A new word is increasingly dominating all conversations about education: “online.” From online courses to online resources, more and more of the educational curriculum focuses on connecting students to the broader world.
However, the internet is a double-edged sword when it comes to education. It can distract just as quickly as it can enlighten. And if educators are not careful, it can even put students in danger!
It means that any school embracing any aspects of online education must also champion online safety. But what is the best way to get started? Here are five critical steps that any school can take to enhance their online educational curriculum.
1 – Smarter Access
One of the biggest concerns of both parents and teachers is that students will stumble upon sites they should not have access to. And, of course, some students may go out of their way to find such websites.
The obvious solution to this issue is a strict online filter that controls what they can (and cannot) access. However, this is a “solution” that, if poorly implemented, may cause more problems.
It all comes down to child psychology. If a school tells them something is forbidden, and they should not explore it, this doesn’t keep them from exploring it. It merely ensures they will explore it later on when no one is watching.
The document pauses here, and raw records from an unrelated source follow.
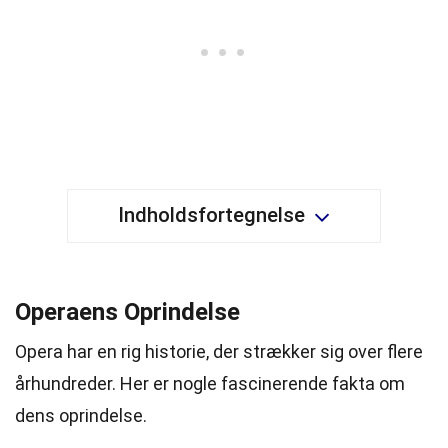
Indholdsfortegnelse
Operaens Oprindelse
Opera har en rig historie, der strækker sig over flere
århundreder. Her er nogle fascinerende fakta om
dens oprindelse.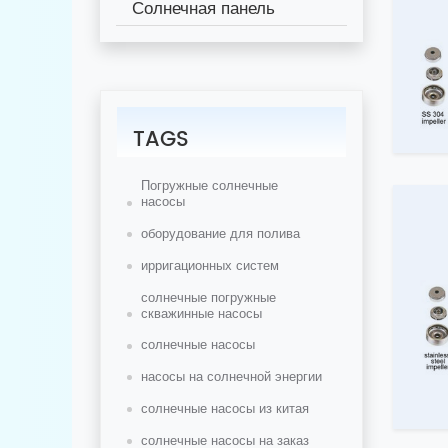
Солнечная панель
TAGS
Погружные солнечные
насосы
оборудование для полива
ирригационных систем
солнечные погружные
скважинные насосы
солнечные насосы
насосы на солнечной энергии
солнечные насосы из китая
солнечные насосы на заказ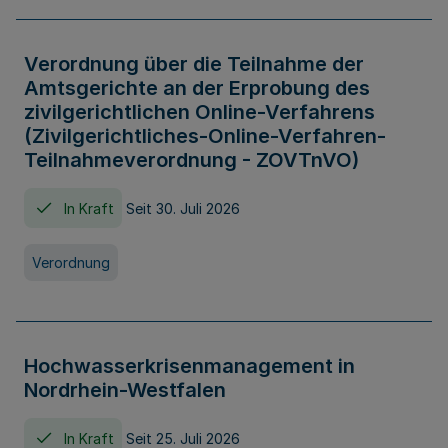
Verordnung über die Teilnahme der
Amtsgerichte an der Erprobung des
zivilgerichtlichen Online-Verfahrens
(Zivilgerichtliches-Online-Verfahren-
Teilnahmeverordnung - ZOVTnVO)
In Kraft
Seit 30. Juli 2026
Verordnung
Hochwasserkrisenmanagement in
Nordrhein-Westfalen
In Kraft
Seit 25. Juli 2026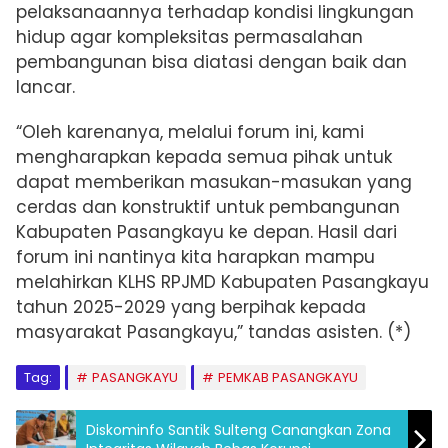
pelaksanaannya terhadap kondisi lingkungan
hidup agar kompleksitas permasalahan
pembangunan bisa diatasi dengan baik dan
lancar.
“Oleh karenanya, melalui forum ini, kami
mengharapkan kepada semua pihak untuk
dapat memberikan masukan-masukan yang
cerdas dan konstruktif untuk pembangunan
Kabupaten Pasangkayu ke depan. Hasil dari
forum ini nantinya kita harapkan mampu
melahirkan KLHS RPJMD Kabupaten Pasangkayu
tahun 2025-2029 yang berpihak kepada
masyarakat Pasangkayu,” tandas asisten. (*)
Tag:
PASANGKAYU
PEMKAB PASANGKAYU
Diskominfo Santik Sulteng Canangkan Zona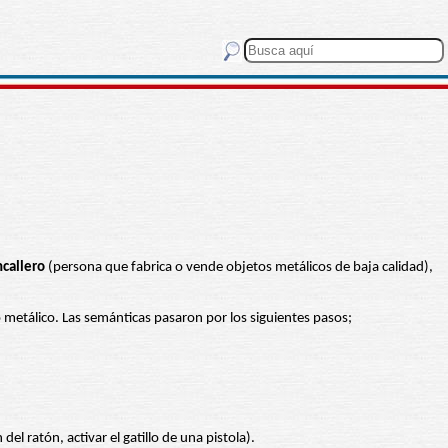
ncallero
(persona que fabrica o vende objetos metálicos de baja calidad),
 metálico. Las semánticas pasaron por los siguientes pasos;
del ratón, activar el gatillo de una pistola).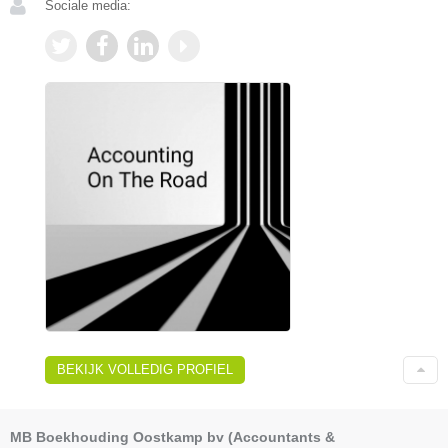
Sociale media:
BEKIJK VOLLEDIG PROFIEL
MB Boekhouding Oostkamp bv (Accountants &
A better access system is one that still allows students to access such sites. However, it also sends an alert to teachers (and potentially parents) about the access attempt.
This opens an opportunity for a conversation about online safety. Simply relying on a traditional filtering system would prevent such discussions and potentially encourage secretive browsing.
2 – Getting Parents Involved
There can be no real online safety initiative without parental involvement. This is why schools should host parental workshops and other activities to raise parental awareness about internet safety.
Such workshops are a great way to make parents aware of threats they didn’t even know about. And just as importantly, these workshops can lead to a set of ground rules about online access at home. Such ground rules will reinforce what teachers are doing with online resources and safety procedures, creating a consistent experience for students.
Combined parental and teacher efforts can also help to encourage positive behaviours regarding online interactions. Ideally, this will help mitigate threats such as bullying and create a sense of online community and fellowship.
3 – Internet Introduction
With online educational resources, schools face a unique challenge. On the one hand, teachers cannot assume that every child has had the same level of internet access and experience. Therefore, it’s essential to offer some introduction to using the internet.
At the same time, you want such an introduction to be meaningful and relevant. If the majority of students already understand the basics, then such a formal introduction will be mostly redundant.
How should such an introduction proceed, then? Ideally, there will be a basic introduction towards the beginning of their education (such as early in primary school) and a more advanced introduction later on (such as the beginning of secondary school).
This allows a “scaffolded” approach to internet education. It ensures that everyone has been introduced to the basics while allowing teachers to bring in more advanced techniques at regular intervals.
4 – Safety Curriculum
As adults, we take certain internet safety tips for granted. This includes things like not giving out sensitive information to strangers, avoiding sketchy websites, deleting suspicious emails, and so on.
However, students (especially younger students) tend to be especially credulous online. That is why every school should offer a progressive safety curriculum to teach and reinforce online safety.
Parents should also reinforce these lessons at home. Typically, parents are all too eager to help: proper online safety helps their children to dodge everything from computer viruses to online predators!
As dark as that subject matter may be, it’s important to tell students just what is at stake here. They must know that trusting online strangers with their information can endanger their very lives.
5 – Tech Check
Speaking of parents, many of them are eager to take active measures regarding online safety. However, most parents are not aware of all the technological tools that will help them monitor and mediate their child’s internet use.
That’s why schools should have special days where parents can bring their child’s mobile devices to an IT professional. Such a professional can help them set up appropriate device filters while also checking the privacy settings on things like social media accounts.
Older children may indeed bristle at these steps. But this technique is one of the best ways to make parents part of the online safety solution for students.